Still, less than 2% of tokens issued since 2019 have been revealed to be scam tokens. 2017 was the peak of crypto fraud, when 17% of tokens were fraudulent (210 of 1232 tokens considered scam coins have now disappeared), and fraudsters made $490 million during the 2017 ICO boom.

When companies become large enough to trade on the stock market, they launch IPOs to raise money from public investors. In contrast, ICOs are a primary channel for attracting purchases of newly launched cryptocurrencies, with investors buying tokens, but they can also offer a wider stake in a company's product, including a stake in the company itself.

Ten years of turbulent development history of cryptocurrency: disappearing Token, failed ICO...

Mastercoin was the first project to launch an ICO in 2013, and the practice peaked in 2017 as mainstream interest in the cryptocurrency grew along with its price.

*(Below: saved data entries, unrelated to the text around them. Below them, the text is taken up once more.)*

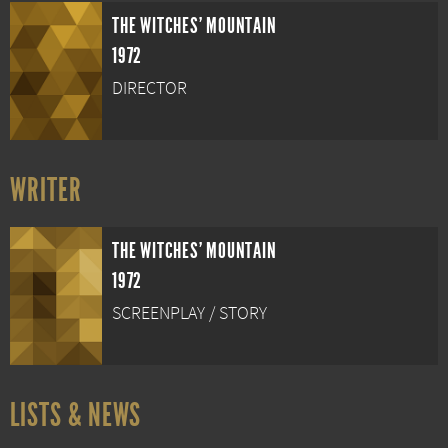
THE WITCHES' MOUNTAIN
1972
DIRECTOR
WRITER
THE WITCHES' MOUNTAIN
1972
SCREENPLAY / STORY
LISTS & NEWS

Nonetheless, our research shows that 12.6% of all tokens launched that year expired due to failed ICOs — more than any other year in the past decade.

Research by consultancy GreySpark Partners found that nearly half of all ICOs launched in 2017 and 2018 failed to raise any funds, and the practice was prone to fraud, leading to increased regulation and severe penalties for non-compliance in the industry . Therefore, our data shows that only 5 token ICOs failed.

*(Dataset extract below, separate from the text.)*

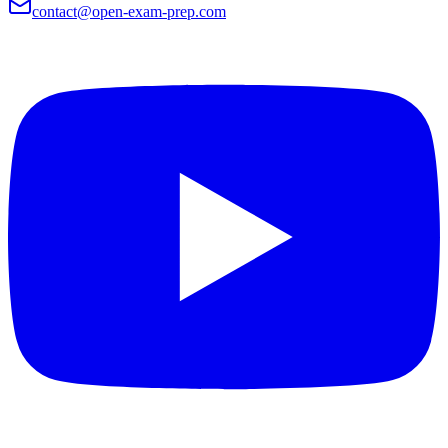
contact@open-exam-prep.com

After a tumultuous first decade for cryptocurrencies, what's next?

The cryptocurrency market is growing at an unprecedented rate, and rapidly advancing technology is bringing new investment opportunities—most notably 2021's NFT boom. Bitcoin still dominates the market, with some investors predicting that its price could reach $100,000 by 2023. However, in 2021, the value of Ethereum has increased by 409%. Analysts expect Ethereum to be worth $4.9 billion to the crypto industry by 2030, despite the global instability caused by Russia’s invasion of Ukraine, leading to a global economic downturn.

Many experts have compared the growth of cryptocurrencies to the "dotcom bubble" of the early 2000s, when innovations led to a surge of internet companies and investors looking for the next Amazon or eBay. In contrast, 2013 and 2017 saw a surge in cryptocurrency investment, with new currencies flooding the market and investors racing to cash in on the “next big thing.”

While many of these tokens disappeared due to lack of investment, failed ICOs, or scams, the market also faces numerous challenges in regulating cryptocurrencies to protect investors. But the investment community has taken the crypto industry seriously, and cryptocurrencies have proven their ability to disrupt traditional financial markets over the past decade.